Set calculation type
The CompScore service operates in two modes. The user has the option of performing either a genetic algorithm (GA) optimization or a rescoring run. The GA optimization finds the combination of scoring functions components maximizing either the Enrichment Factor at a user defined fraction of screened data or BEDROC for a user provided value of the parameter α. For a GA optimization run the user must provide an Data file containing compounds IDs, Classification, Weighting variable and Scoring components value (see the Data file section for details) and setup the GA parameters (see the GA setup section for details). The output of a GA optimization run will be a log file containing details of the calculation and a txt file containing a sorted list, best to worst, of compounds IDs with their aggregated scores (see the Output files section).
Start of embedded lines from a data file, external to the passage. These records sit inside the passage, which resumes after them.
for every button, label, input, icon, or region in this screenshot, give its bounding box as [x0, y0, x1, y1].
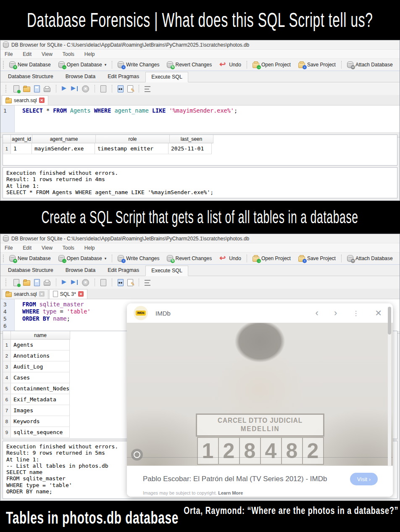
- execute-current-line-icon[interactable]: [71, 279, 78, 286]
- tab-database-structure[interactable]: Database Structure: [2, 71, 59, 82]
- menu-tools[interactable]: Tools: [63, 245, 74, 251]
- column-header-agent-id[interactable]: agent_id: [11, 135, 32, 143]
- open-database-button[interactable]: Open Database ▾: [55, 253, 111, 263]
- write-changes-button[interactable]: Write Changes: [114, 60, 163, 70]
- cell-name[interactable]: Cases: [11, 372, 70, 383]
- menu-help[interactable]: Help: [84, 51, 95, 57]
- cell-name[interactable]: sqlite_sequence: [11, 427, 70, 438]
- save-project-button[interactable]: Save Project: [295, 253, 339, 263]
- new-sql-tab-icon[interactable]: [13, 279, 19, 286]
- cell-role[interactable]: timestamp emitter: [95, 143, 168, 154]
- menu-file[interactable]: File: [5, 51, 13, 57]
- find-in-sql-icon[interactable]: [118, 85, 124, 92]
- close-icon[interactable]: ✕: [375, 308, 382, 318]
- table-row[interactable]: 1 1 mayimSender.exe timestamp emitter 20…: [3, 143, 212, 154]
- close-database-button[interactable]: Close Database: [397, 253, 400, 263]
- save-sql-file-icon[interactable]: [34, 85, 40, 92]
- find-in-sql-icon[interactable]: [118, 279, 124, 286]
- close-tab-icon[interactable]: ✕: [39, 97, 45, 103]
- cell-name[interactable]: Images: [11, 405, 70, 416]
- column-header-name[interactable]: name: [11, 331, 70, 340]
- edit-sql-icon[interactable]: [127, 279, 133, 286]
- open-sql-file-icon[interactable]: [23, 87, 30, 92]
- close-tab-icon[interactable]: ✕: [39, 291, 45, 297]
- tab-browse-data[interactable]: Browse Data: [60, 265, 102, 276]
- column-header-last-seen[interactable]: last_seen: [170, 135, 213, 143]
- table-row[interactable]: 7Images: [3, 405, 70, 416]
- print-icon[interactable]: [44, 281, 50, 286]
- undo-button[interactable]: Undo: [216, 253, 245, 263]
- code-pane[interactable]: SELECT * FROM Agents WHERE agent_name LI…: [15, 105, 400, 132]
- menu-tools[interactable]: Tools: [63, 51, 74, 57]
- execute-current-line-icon[interactable]: [71, 85, 78, 92]
- menu-view[interactable]: View: [42, 51, 53, 57]
- menu-edit[interactable]: Edit: [23, 245, 32, 251]
- attach-database-button[interactable]: Attach Database: [343, 60, 397, 70]
- cell-agent-name[interactable]: mayimSender.exe: [32, 143, 95, 154]
- close-tab-icon[interactable]: ✕: [78, 291, 84, 297]
- cell-name[interactable]: Agents: [11, 340, 70, 350]
- table-row[interactable]: 8Keywords: [3, 416, 70, 427]
- image-preview[interactable]: CARCEL DTTO JUDICIAL MEDELLIN 128482: [127, 323, 393, 466]
- learn-more-link[interactable]: Learn More: [218, 490, 243, 495]
- open-database-button[interactable]: Open Database ▾: [55, 60, 111, 70]
- more-options-icon[interactable]: ⋮: [353, 309, 359, 317]
- close-database-button[interactable]: Close Database: [397, 60, 400, 70]
- write-changes-button[interactable]: Write Changes: [114, 253, 163, 263]
- column-header-role[interactable]: role: [96, 135, 170, 143]
- code-line-1[interactable]: SELECT * FROM Agents WHERE agent_name LI…: [22, 107, 400, 114]
- tab-browse-data[interactable]: Browse Data: [60, 71, 102, 82]
- open-project-button[interactable]: Open Project: [249, 60, 295, 70]
- table-row[interactable]: 1Agents: [3, 340, 70, 350]
- revert-changes-button[interactable]: Revert Changes: [163, 60, 216, 70]
- revert-changes-button[interactable]: Revert Changes: [163, 253, 216, 263]
- menu-view[interactable]: View: [42, 245, 53, 251]
- word-wrap-icon[interactable]: [145, 280, 150, 286]
- tab-edit-pragmas[interactable]: Edit Pragmas: [102, 71, 145, 82]
- tab-execute-sql[interactable]: Execute SQL: [145, 266, 188, 276]
- cell-name[interactable]: Audit_Log: [11, 361, 70, 372]
- title-bar[interactable]: DB Browser for SQLite - C:\Users\delac\A…: [0, 234, 400, 243]
- stop-icon[interactable]: [82, 85, 89, 92]
- editor-tab-search-sql[interactable]: search.sql ✕: [2, 95, 48, 105]
- table-row[interactable]: 2Annotations: [3, 350, 70, 361]
- cell-agent-id[interactable]: 1: [11, 143, 32, 154]
- export-results-icon[interactable]: [100, 85, 106, 92]
- menu-help[interactable]: Help: [84, 245, 95, 251]
- save-project-button[interactable]: Save Project: [295, 60, 339, 70]
- column-header-agent-name[interactable]: agent_name: [32, 135, 96, 143]
- execute-all-icon[interactable]: [62, 85, 67, 92]
- menu-edit[interactable]: Edit: [23, 51, 32, 57]
- cell-name[interactable]: Exif_Metadata: [11, 394, 70, 405]
- open-sql-file-icon[interactable]: [23, 280, 30, 286]
- attach-database-button[interactable]: Attach Database: [343, 253, 397, 263]
- toolbar-grip[interactable]: [3, 255, 4, 262]
- table-row[interactable]: 6Exif_Metadata: [3, 394, 70, 405]
- toolbar-grip[interactable]: [5, 279, 8, 286]
- table-row[interactable]: 4Cases: [3, 372, 70, 383]
- editor-tab-sql-3[interactable]: SQL 3* ✕: [49, 289, 87, 299]
- stop-icon[interactable]: [82, 279, 89, 286]
- new-database-button[interactable]: New Database: [5, 60, 55, 70]
- new-database-button[interactable]: New Database: [5, 253, 55, 263]
- new-sql-tab-icon[interactable]: [13, 85, 19, 92]
- execute-all-icon[interactable]: [62, 279, 67, 286]
- image-title-link[interactable]: Pablo Escobar: El Patrón del Mal (TV Ser…: [143, 475, 327, 483]
- cell-name[interactable]: Containment_Nodes: [11, 383, 70, 394]
- toolbar-grip[interactable]: [5, 85, 8, 92]
- cell-name[interactable]: Annotations: [11, 350, 70, 361]
- print-icon[interactable]: [44, 87, 50, 92]
- word-wrap-icon[interactable]: [145, 86, 150, 92]
- google-lens-icon[interactable]: [131, 449, 143, 461]
- scrollbar-thumb[interactable]: [388, 307, 391, 334]
- tab-database-structure[interactable]: Database Structure: [2, 265, 59, 276]
- sql-editor[interactable]: 1 SELECT * FROM Agents WHERE agent_name …: [0, 105, 400, 133]
- tab-edit-pragmas[interactable]: Edit Pragmas: [102, 265, 145, 276]
- undo-button[interactable]: Undo: [216, 60, 245, 70]
- edit-sql-icon[interactable]: [127, 85, 133, 92]
- table-row[interactable]: 9sqlite_sequence: [3, 427, 70, 438]
- editor-tab-search-sql[interactable]: search.sql ✕: [2, 289, 48, 299]
- menu-file[interactable]: File: [5, 245, 13, 251]
- visit-button[interactable]: Visit ›: [350, 473, 378, 485]
- title-bar[interactable]: DB Browser for SQLite - C:\Users\delac\A…: [0, 40, 400, 50]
For rescoring the user has the options of using a log file from a previous run or to apply the general consensus scoring schemes available for different primary docking programs. The type of rescoring run is selected from the drop down menu. If a custom rescoring is requested, a log file from a previous CompScore run and a Data file must be provided as inputs to apply the found consensus scoring solution to the latter. For the general CompScore model only the Data file is required. The output of a Rescoring run is a txt file containing a sorted list, best to worst, of compounds IDs with their aggregated scores (see the Output files section). This selection of the Calculation Type is made with the radio buttons below and the selection of one of them is mandatory.
Weighted scores selection
For both Rescoring and GA Optimization calculation types the user has the option of including the weighted scores. Weighted scores are internally computed by the algorithm and added to the loaded data. The variable for weighting the scores must be located in the third column of the input data file (see next section for Input data file format). The newly created variables will be identified by the original score ID plus the ‘_W’ suffix. For example, if the ‘Score1’ variable is present in the input data, the newly created variable will be set to ‘Score1_W’. Note that if a Rescoring calculation is requested using weighted scores, a previous optimization run using weighted scores must be previously performed. The user has the option of activating the use of weighted scores by means of the below check box.
In case a GA optimization run is requested, only the Data input file is required. This file must have the following format:
First row is considered as data heading, i.e variables names.
- Column 1: The ID of each compound.
- Column 2: The classification of the compounds in either ligand of decoy. The allowed values in this column are 1 for ligands and 0 for decoys in case a GA optimization is selected as Calculation type. If a Rescoring calculation is requested, this column can contain any integer data since it won’t be considered during calculations.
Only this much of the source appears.